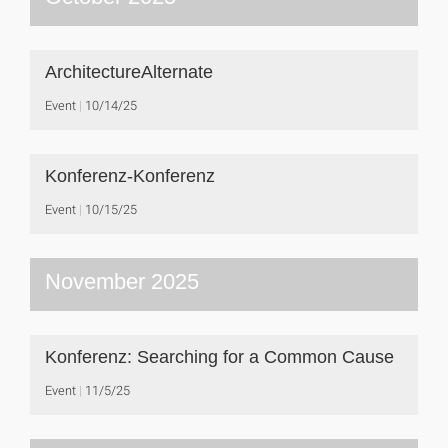
ArchitectureAlternate
Event
10/14/25
Konferenz-Konferenz
Event
10/15/25
November 2025
Konferenz: Searching for a Common Cause
Event
11/5/25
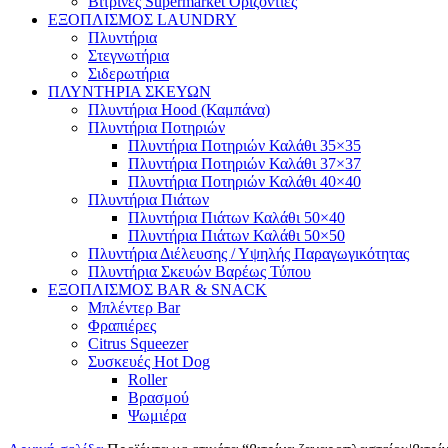
Βιτρίνες Supermarket Οριζόντιες
ΕΞΟΠΛΙΣΜΟΣ LAUNDRY
Πλυντήρια
Στεγνωτήρια
Σιδερωτήρια
ΠΛΥΝΤΗΡΙΑ ΣΚΕΥΩΝ
Πλυντήρια Hood (Καμπάνα)
Πλυντήρια Ποτηριών
Πλυντήρια Ποτηριών Καλάθι 35×35
Πλυντήρια Ποτηριών Καλάθι 37×37
Πλυντήρια Ποτηριών Καλάθι 40×40
Πλυντήρια Πιάτων
Πλυντήρια Πιάτων Καλάθι 50×40
Πλυντήρια Πιάτων Καλάθι 50×50
Πλυντήρια Διέλευσης / Υψηλής Παραγωγικότητας
Πλυντήρια Σκευών Βαρέως Τύπου
ΕΞΟΠΛΙΣΜΟΣ BAR & SNACK
Μπλέντερ Bar
Φραπιέρες
Citrus Squeezer
Συσκευές Hot Dog
Roller
Βρασμού
Ψωμιέρα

┄┄┄┄┄┄┄┄┄┄

## TASK DIRECTIONS
Wherever the word "Πιάτων" appears in the records above, copy that line.

## PROBLEM SOLUTION
Πλυντήρια Πιάτων
Πλυντήρια Πιάτων Καλάθι 50×40
Πλυντήρια Πιάτων Καλάθι 50×50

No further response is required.